• WHAT THE EXERCISE ASKS
Apart from the pictures, write out all the records exactly.

(Document structure recognition data)
------

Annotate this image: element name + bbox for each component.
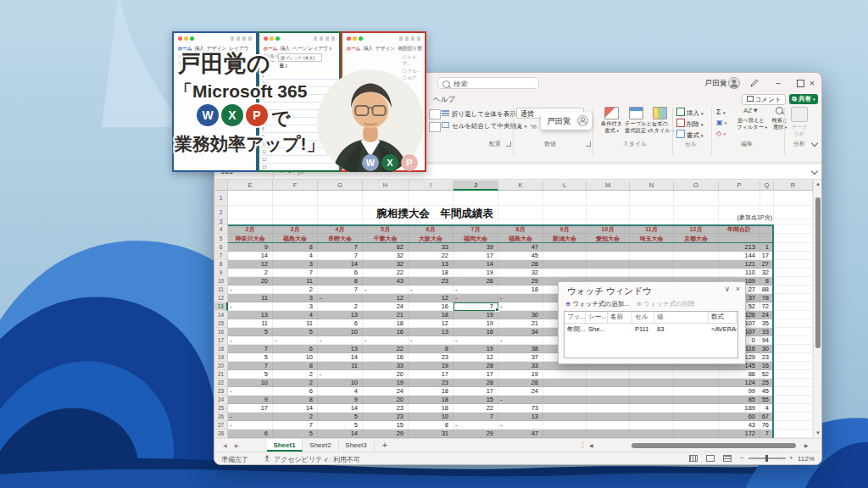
cell-J9[interactable]: 19	[453, 269, 498, 277]
cell-P21[interactable]: 86	[719, 370, 760, 379]
cell-I1[interactable]	[409, 191, 453, 206]
cell-F21[interactable]: 2	[273, 370, 318, 379]
cell-P25[interactable]: 189	[719, 404, 760, 413]
cell-I27[interactable]: 8	[409, 421, 453, 430]
cell-O8[interactable]	[674, 260, 719, 269]
cell-styles-button[interactable]: セルのスタイル ▾	[648, 106, 671, 143]
cell-L22[interactable]	[543, 379, 587, 387]
sheet-tab-sheet3[interactable]: Sheet3	[338, 439, 375, 452]
cell-R20[interactable]	[774, 362, 813, 370]
hscroll-right-arrow[interactable]: ▶	[804, 442, 809, 448]
cell-R10[interactable]	[774, 277, 813, 286]
cell-N5[interactable]: 埼玉大会	[630, 234, 674, 243]
cell-R4[interactable]	[774, 225, 813, 234]
cell-E5[interactable]: 神奈川大会	[228, 234, 273, 243]
cell-O4[interactable]: 12月	[674, 225, 719, 234]
coauthor-presence-tag[interactable]: 戸田覚	[541, 112, 592, 130]
cell-R21[interactable]	[774, 370, 813, 379]
cell-J10[interactable]: 26	[453, 277, 498, 286]
zoom-slider-thumb[interactable]	[765, 455, 768, 462]
cell-H13[interactable]: 24	[363, 302, 409, 311]
hscroll-left-arrow[interactable]: ◀	[589, 442, 593, 448]
row-header-26[interactable]: 26	[214, 413, 228, 421]
cell-R18[interactable]	[774, 345, 813, 353]
cell-J15[interactable]: 19	[453, 319, 498, 328]
cell-P2[interactable]	[719, 206, 760, 219]
autosum-button[interactable]: Σ ▾	[716, 108, 726, 116]
column-header-N[interactable]: N	[630, 180, 674, 191]
scroll-up-arrow[interactable]: ▲	[814, 181, 822, 186]
cell-G16[interactable]: 10	[318, 328, 363, 336]
cell-Q18[interactable]: 30	[760, 345, 774, 353]
cell-O27[interactable]	[674, 421, 719, 430]
cell-I24[interactable]: 18	[409, 396, 453, 404]
cell-R7[interactable]	[774, 252, 813, 260]
cell-R15[interactable]	[774, 319, 813, 328]
fill-button[interactable]: ▣ ▾	[716, 119, 726, 126]
cell-Q7[interactable]: 17	[760, 252, 774, 260]
cell-H25[interactable]: 23	[363, 404, 409, 413]
cell-H19[interactable]: 16	[363, 353, 409, 362]
cell-J24[interactable]: 15	[453, 396, 498, 404]
cell-G14[interactable]: 13	[318, 311, 363, 319]
cell-E16[interactable]: 5	[228, 328, 273, 336]
cell-H10[interactable]: 43	[363, 277, 409, 286]
cell-G5[interactable]: 長野大会	[318, 234, 363, 243]
cell-F27[interactable]: 7	[273, 421, 318, 430]
cell-E4[interactable]: 2月	[228, 225, 273, 234]
cell-E23[interactable]: -	[228, 387, 273, 396]
column-header-H[interactable]: H	[363, 180, 409, 191]
cell-G24[interactable]: 9	[318, 396, 363, 404]
cell-Q14[interactable]: 24	[760, 311, 774, 319]
cell-E17[interactable]: -	[228, 336, 273, 345]
cell-H28[interactable]: 29	[363, 430, 409, 438]
cell-R24[interactable]	[774, 396, 813, 404]
zoom-level[interactable]: 112%	[798, 455, 815, 463]
cell-R2[interactable]	[774, 206, 813, 219]
cell-L28[interactable]	[543, 430, 587, 438]
cell-E19[interactable]: 5	[228, 353, 273, 362]
cell-H14[interactable]: 21	[363, 311, 409, 319]
cell-M2[interactable]	[587, 206, 630, 219]
cell-G12[interactable]: -	[318, 294, 363, 302]
cell-N2[interactable]	[630, 206, 674, 219]
cell-J22[interactable]: 28	[453, 379, 498, 387]
cell-R27[interactable]	[774, 421, 813, 430]
cell-J2[interactable]	[453, 206, 498, 219]
cell-I20[interactable]: 19	[409, 362, 453, 370]
cell-I23[interactable]: 18	[409, 387, 453, 396]
watch-table-entry[interactable]: 年間...She...P11183=AVERAGE...	[565, 324, 737, 335]
cell-G20[interactable]: 11	[318, 362, 363, 370]
cell-K19[interactable]: 37	[498, 353, 543, 362]
cell-M27[interactable]	[587, 421, 630, 430]
cell-O6[interactable]	[674, 243, 719, 252]
cell-Q21[interactable]: 52	[760, 370, 774, 379]
expand-formula-bar-chevron[interactable]	[811, 168, 818, 175]
cell-K10[interactable]: 29	[498, 277, 543, 286]
cell-I12[interactable]: 12	[409, 294, 453, 302]
row-header-13[interactable]: 13	[214, 302, 228, 311]
select-all-corner[interactable]	[214, 180, 228, 191]
cell-J11[interactable]: -	[453, 286, 498, 294]
cell-R16[interactable]	[774, 328, 813, 336]
cell-M24[interactable]	[587, 396, 630, 404]
cell-Q28[interactable]: 7	[760, 430, 774, 438]
zoom-out-button[interactable]: −	[740, 454, 744, 462]
cell-R25[interactable]	[774, 404, 813, 413]
cell-J12[interactable]: -	[453, 294, 498, 302]
cell-Q12[interactable]: 78	[760, 294, 774, 302]
cell-Q11[interactable]: 88	[760, 286, 774, 294]
sheet-nav-left[interactable]: ◀	[223, 442, 227, 448]
cell-I17[interactable]: -	[409, 336, 453, 345]
row-header-22[interactable]: 22	[214, 379, 228, 387]
cell-E1[interactable]	[228, 191, 273, 206]
cell-K8[interactable]: 28	[498, 260, 543, 269]
row-header-1[interactable]: 1	[214, 191, 228, 206]
cell-N8[interactable]	[630, 260, 674, 269]
column-header-F[interactable]: F	[273, 180, 318, 191]
cell-H9[interactable]: 22	[363, 269, 409, 277]
cell-P27[interactable]: 43	[719, 421, 760, 430]
cell-P5[interactable]	[719, 234, 760, 243]
cell-L23[interactable]	[543, 387, 587, 396]
cell-N1[interactable]	[630, 191, 674, 206]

------

• EXERCISE RESULT
Annotate this image: element name + bbox for each component.
cell-J9[interactable]: 19	[453, 269, 498, 277]
cell-P21[interactable]: 86	[719, 370, 760, 379]
cell-I1[interactable]	[409, 191, 453, 206]
cell-F21[interactable]: 2	[273, 370, 318, 379]
cell-P25[interactable]: 189	[719, 404, 760, 413]
cell-I27[interactable]: 8	[409, 421, 453, 430]
cell-O8[interactable]	[674, 260, 719, 269]
cell-styles-button[interactable]: セルのスタイル ▾	[648, 106, 671, 143]
cell-L22[interactable]	[543, 379, 587, 387]
sheet-tab-sheet3[interactable]: Sheet3	[338, 439, 375, 452]
cell-R20[interactable]	[774, 362, 813, 370]
hscroll-right-arrow[interactable]: ▶	[804, 442, 809, 448]
cell-R10[interactable]	[774, 277, 813, 286]
cell-N5[interactable]: 埼玉大会	[630, 234, 674, 243]
cell-R4[interactable]	[774, 225, 813, 234]
cell-E5[interactable]: 神奈川大会	[228, 234, 273, 243]
cell-O4[interactable]: 12月	[674, 225, 719, 234]
coauthor-presence-tag[interactable]: 戸田覚	[541, 112, 592, 130]
cell-R21[interactable]	[774, 370, 813, 379]
cell-J10[interactable]: 26	[453, 277, 498, 286]
zoom-slider-thumb[interactable]	[765, 455, 768, 462]
cell-H13[interactable]: 24	[363, 302, 409, 311]
hscroll-left-arrow[interactable]: ◀	[589, 442, 593, 448]
row-header-26[interactable]: 26	[214, 413, 228, 421]
cell-R18[interactable]	[774, 345, 813, 353]
cell-J15[interactable]: 19	[453, 319, 498, 328]
cell-P2[interactable]	[719, 206, 760, 219]
autosum-button[interactable]: Σ ▾	[716, 108, 726, 116]
column-header-N[interactable]: N	[630, 180, 674, 191]
scroll-up-arrow[interactable]: ▲	[814, 181, 822, 186]
cell-G16[interactable]: 10	[318, 328, 363, 336]
cell-Q18[interactable]: 30	[760, 345, 774, 353]
cell-O27[interactable]	[674, 421, 719, 430]
cell-I24[interactable]: 18	[409, 396, 453, 404]
cell-R7[interactable]	[774, 252, 813, 260]
cell-R15[interactable]	[774, 319, 813, 328]
fill-button[interactable]: ▣ ▾	[716, 119, 726, 126]
cell-Q7[interactable]: 17	[760, 252, 774, 260]
cell-H25[interactable]: 23	[363, 404, 409, 413]
cell-H19[interactable]: 16	[363, 353, 409, 362]
cell-J24[interactable]: 15	[453, 396, 498, 404]
cell-G14[interactable]: 13	[318, 311, 363, 319]
cell-E16[interactable]: 5	[228, 328, 273, 336]
cell-H10[interactable]: 43	[363, 277, 409, 286]
cell-G5[interactable]: 長野大会	[318, 234, 363, 243]
cell-F27[interactable]: 7	[273, 421, 318, 430]
cell-E4[interactable]: 2月	[228, 225, 273, 234]
cell-E23[interactable]: -	[228, 387, 273, 396]
column-header-H[interactable]: H	[363, 180, 409, 191]
cell-G24[interactable]: 9	[318, 396, 363, 404]
cell-Q14[interactable]: 24	[760, 311, 774, 319]
cell-E17[interactable]: -	[228, 336, 273, 345]
cell-H28[interactable]: 29	[363, 430, 409, 438]
cell-R24[interactable]	[774, 396, 813, 404]
zoom-level[interactable]: 112%	[798, 455, 815, 463]
cell-R2[interactable]	[774, 206, 813, 219]
cell-L28[interactable]	[543, 430, 587, 438]
cell-E19[interactable]: 5	[228, 353, 273, 362]
cell-H14[interactable]: 21	[363, 311, 409, 319]
cell-M2[interactable]	[587, 206, 630, 219]
cell-G12[interactable]: -	[318, 294, 363, 302]
cell-N2[interactable]	[630, 206, 674, 219]
cell-J22[interactable]: 28	[453, 379, 498, 387]
cell-R27[interactable]	[774, 421, 813, 430]
cell-J2[interactable]	[453, 206, 498, 219]
cell-I20[interactable]: 19	[409, 362, 453, 370]
cell-I23[interactable]: 18	[409, 387, 453, 396]
watch-table-entry[interactable]: 年間...She...P11183=AVERAGE...	[565, 324, 737, 335]
cell-G20[interactable]: 11	[318, 362, 363, 370]
cell-K19[interactable]: 37	[498, 353, 543, 362]
cell-M27[interactable]	[587, 421, 630, 430]
cell-O6[interactable]	[674, 243, 719, 252]
cell-Q21[interactable]: 52	[760, 370, 774, 379]
expand-formula-bar-chevron[interactable]	[811, 168, 818, 175]
cell-K10[interactable]: 29	[498, 277, 543, 286]
cell-I12[interactable]: 12	[409, 294, 453, 302]
row-header-13[interactable]: 13	[214, 302, 228, 311]
select-all-corner[interactable]	[214, 180, 228, 191]
cell-J11[interactable]: -	[453, 286, 498, 294]
cell-R16[interactable]	[774, 328, 813, 336]
cell-M24[interactable]	[587, 396, 630, 404]
cell-Q28[interactable]: 7	[760, 430, 774, 438]
zoom-out-button[interactable]: −	[740, 454, 744, 462]
cell-R25[interactable]	[774, 404, 813, 413]
cell-J12[interactable]: -	[453, 294, 498, 302]
cell-Q12[interactable]: 78	[760, 294, 774, 302]
cell-Q11[interactable]: 88	[760, 286, 774, 294]
sheet-nav-left[interactable]: ◀	[223, 442, 227, 448]
cell-I17[interactable]: -	[409, 336, 453, 345]
row-header-22[interactable]: 22	[214, 379, 228, 387]
cell-E1[interactable]	[228, 191, 273, 206]
cell-K8[interactable]: 28	[498, 260, 543, 269]
row-header-1[interactable]: 1	[214, 191, 228, 206]
cell-N8[interactable]	[630, 260, 674, 269]
column-header-F[interactable]: F	[273, 180, 318, 191]
cell-H9[interactable]: 22	[363, 269, 409, 277]
cell-P27[interactable]: 43	[719, 421, 760, 430]
cell-P5[interactable]	[719, 234, 760, 243]
cell-L23[interactable]	[543, 387, 587, 396]
cell-N1[interactable]	[630, 191, 674, 206]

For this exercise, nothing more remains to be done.